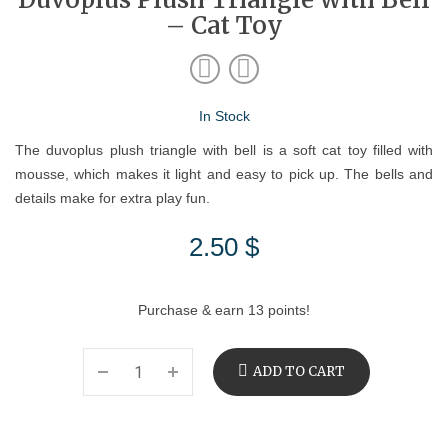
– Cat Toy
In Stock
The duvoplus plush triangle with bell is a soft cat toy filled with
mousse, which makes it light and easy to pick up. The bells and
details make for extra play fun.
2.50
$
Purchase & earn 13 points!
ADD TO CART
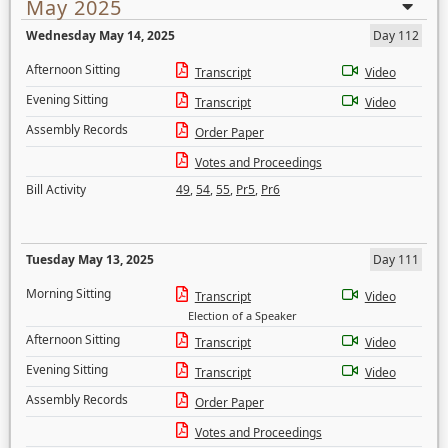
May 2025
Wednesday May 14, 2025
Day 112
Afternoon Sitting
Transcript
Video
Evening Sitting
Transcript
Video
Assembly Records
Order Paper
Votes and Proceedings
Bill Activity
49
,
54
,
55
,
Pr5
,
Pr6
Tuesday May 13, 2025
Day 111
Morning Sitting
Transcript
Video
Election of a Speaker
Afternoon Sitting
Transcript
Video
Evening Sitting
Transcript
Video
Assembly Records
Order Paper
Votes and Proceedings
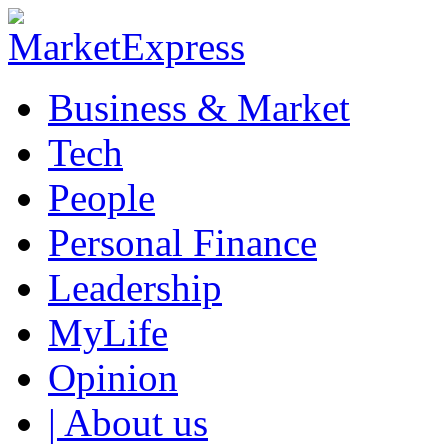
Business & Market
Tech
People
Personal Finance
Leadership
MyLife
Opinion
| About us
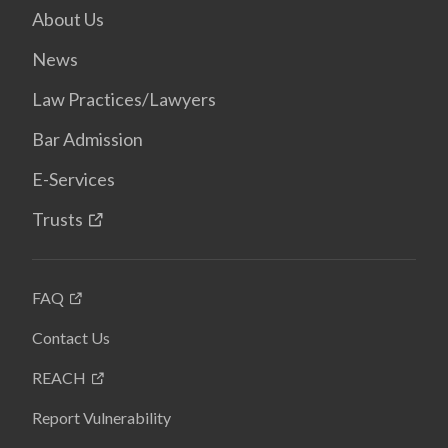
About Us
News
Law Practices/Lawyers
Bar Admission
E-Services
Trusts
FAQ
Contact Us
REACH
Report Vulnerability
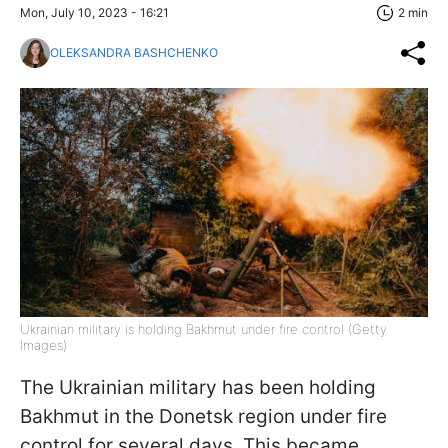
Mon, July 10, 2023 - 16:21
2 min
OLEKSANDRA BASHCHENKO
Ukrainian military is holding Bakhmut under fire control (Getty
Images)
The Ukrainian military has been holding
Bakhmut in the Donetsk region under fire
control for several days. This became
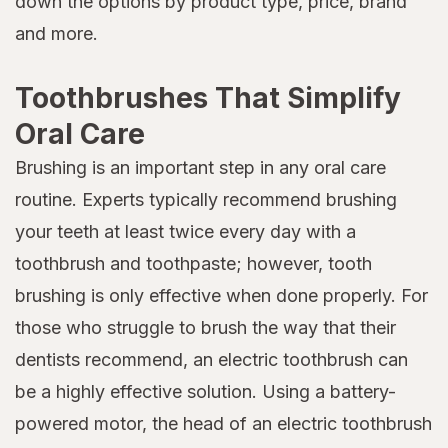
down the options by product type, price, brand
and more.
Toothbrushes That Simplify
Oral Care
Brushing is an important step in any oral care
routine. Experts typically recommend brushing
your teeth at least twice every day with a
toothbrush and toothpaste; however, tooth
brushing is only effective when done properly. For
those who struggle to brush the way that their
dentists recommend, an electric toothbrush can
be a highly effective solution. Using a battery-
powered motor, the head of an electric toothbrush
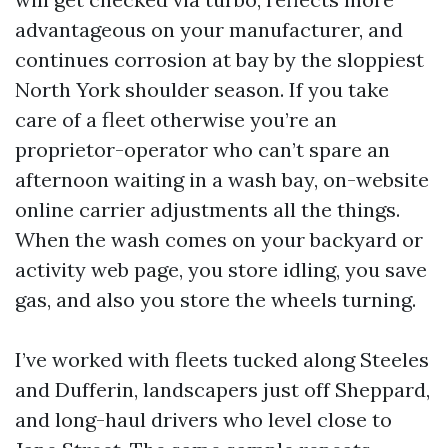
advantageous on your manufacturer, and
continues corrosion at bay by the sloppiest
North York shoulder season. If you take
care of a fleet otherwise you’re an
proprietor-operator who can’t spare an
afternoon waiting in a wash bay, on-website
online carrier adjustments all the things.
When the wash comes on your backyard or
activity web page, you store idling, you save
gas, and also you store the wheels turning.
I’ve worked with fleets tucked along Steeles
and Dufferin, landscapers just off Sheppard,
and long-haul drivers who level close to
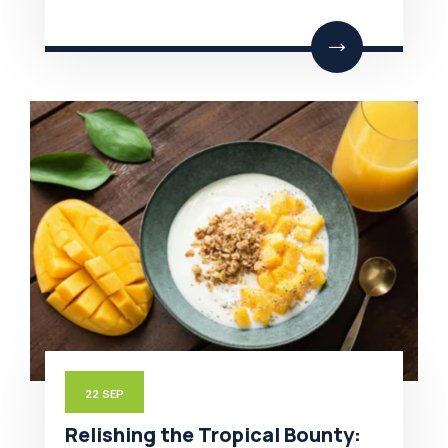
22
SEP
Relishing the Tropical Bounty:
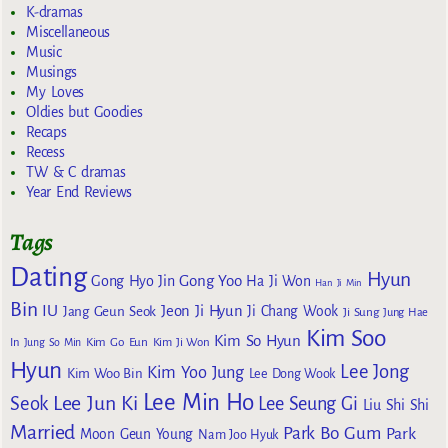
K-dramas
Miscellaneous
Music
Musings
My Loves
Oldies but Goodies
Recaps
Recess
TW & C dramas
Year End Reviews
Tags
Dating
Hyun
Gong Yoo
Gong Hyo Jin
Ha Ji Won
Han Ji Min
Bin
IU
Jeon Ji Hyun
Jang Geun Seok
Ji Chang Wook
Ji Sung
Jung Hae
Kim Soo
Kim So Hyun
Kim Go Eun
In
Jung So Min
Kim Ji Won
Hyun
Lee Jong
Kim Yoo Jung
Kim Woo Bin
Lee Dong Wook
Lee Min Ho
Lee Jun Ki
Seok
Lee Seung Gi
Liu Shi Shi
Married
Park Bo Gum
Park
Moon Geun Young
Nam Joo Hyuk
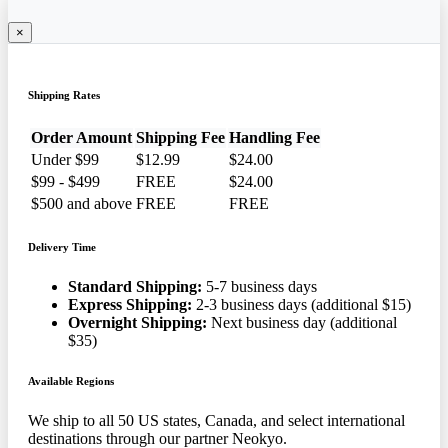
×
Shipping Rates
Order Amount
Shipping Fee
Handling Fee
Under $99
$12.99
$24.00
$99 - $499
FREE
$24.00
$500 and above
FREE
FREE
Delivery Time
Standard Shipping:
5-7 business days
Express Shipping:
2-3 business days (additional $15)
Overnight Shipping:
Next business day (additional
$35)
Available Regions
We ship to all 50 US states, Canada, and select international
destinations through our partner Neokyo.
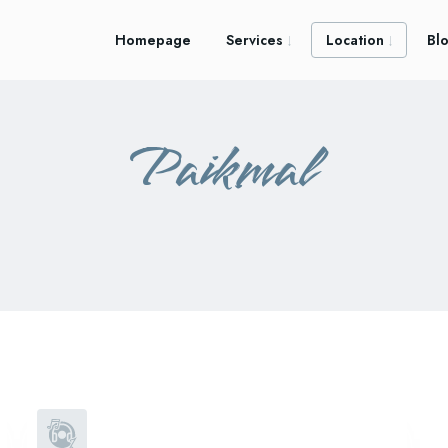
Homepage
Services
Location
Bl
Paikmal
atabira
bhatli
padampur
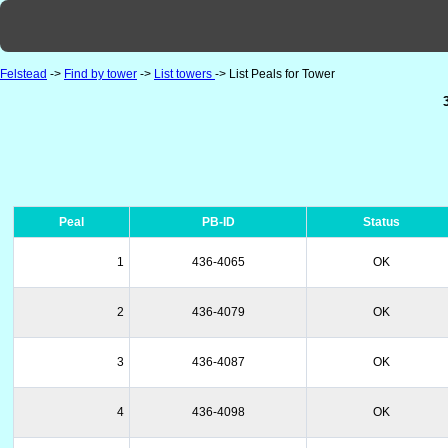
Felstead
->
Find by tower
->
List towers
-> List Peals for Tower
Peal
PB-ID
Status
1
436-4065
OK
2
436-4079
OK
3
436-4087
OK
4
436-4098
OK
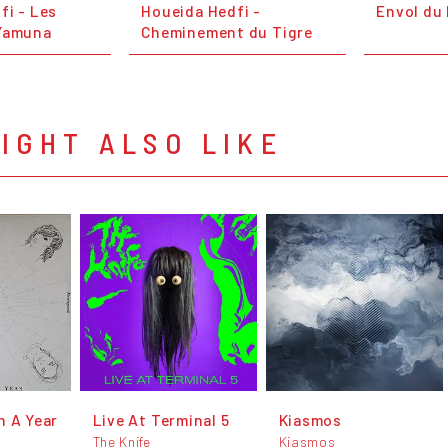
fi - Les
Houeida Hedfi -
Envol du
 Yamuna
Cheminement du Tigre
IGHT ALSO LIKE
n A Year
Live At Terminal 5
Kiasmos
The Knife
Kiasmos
※
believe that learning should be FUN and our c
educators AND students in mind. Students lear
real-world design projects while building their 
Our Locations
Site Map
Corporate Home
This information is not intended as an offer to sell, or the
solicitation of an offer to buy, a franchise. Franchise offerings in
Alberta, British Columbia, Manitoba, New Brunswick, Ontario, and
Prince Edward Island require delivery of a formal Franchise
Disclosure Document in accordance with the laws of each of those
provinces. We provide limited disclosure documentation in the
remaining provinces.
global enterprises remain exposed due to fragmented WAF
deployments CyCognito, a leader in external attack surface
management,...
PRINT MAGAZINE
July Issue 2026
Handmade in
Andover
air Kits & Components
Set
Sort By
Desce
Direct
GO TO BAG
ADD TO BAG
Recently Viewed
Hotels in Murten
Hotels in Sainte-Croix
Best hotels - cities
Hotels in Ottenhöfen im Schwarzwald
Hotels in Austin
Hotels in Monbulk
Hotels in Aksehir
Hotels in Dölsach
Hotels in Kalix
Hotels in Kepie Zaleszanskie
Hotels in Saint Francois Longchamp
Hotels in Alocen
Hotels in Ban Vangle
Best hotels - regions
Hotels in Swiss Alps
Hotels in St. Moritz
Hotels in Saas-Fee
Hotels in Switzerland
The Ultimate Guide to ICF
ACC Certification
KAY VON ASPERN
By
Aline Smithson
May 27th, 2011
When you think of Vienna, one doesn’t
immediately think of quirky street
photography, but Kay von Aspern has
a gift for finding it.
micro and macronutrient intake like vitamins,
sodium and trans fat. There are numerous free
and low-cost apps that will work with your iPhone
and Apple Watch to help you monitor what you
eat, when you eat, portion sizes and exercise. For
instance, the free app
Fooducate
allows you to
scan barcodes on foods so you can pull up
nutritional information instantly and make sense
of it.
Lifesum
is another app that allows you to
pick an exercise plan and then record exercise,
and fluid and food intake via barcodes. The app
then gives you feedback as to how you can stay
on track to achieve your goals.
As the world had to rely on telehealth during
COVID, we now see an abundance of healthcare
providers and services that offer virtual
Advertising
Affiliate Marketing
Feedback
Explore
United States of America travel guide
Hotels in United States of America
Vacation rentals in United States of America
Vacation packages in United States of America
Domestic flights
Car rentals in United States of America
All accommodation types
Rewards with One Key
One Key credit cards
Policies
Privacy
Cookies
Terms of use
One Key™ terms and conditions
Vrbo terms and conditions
※
There is a run of lines above from the one with "Hotels in Sainte-Croix" to the one with "Hotels in Ban Vangle"; print exactly that run, both ends included, and nothing else.

TASK ANSWER:
Hotels in Sainte-Croix
Best hotels - cities
Hotels in Ottenhöfen im Schwarzwald
Hotels in Austin
Hotels in Monbulk
Hotels in Aksehir
Hotels in Dölsach
Hotels in Kalix
Hotels in Kepie Zaleszanskie
Hotels in Saint Francois Longchamp
Hotels in Alocen
Hotels in Ban Vangle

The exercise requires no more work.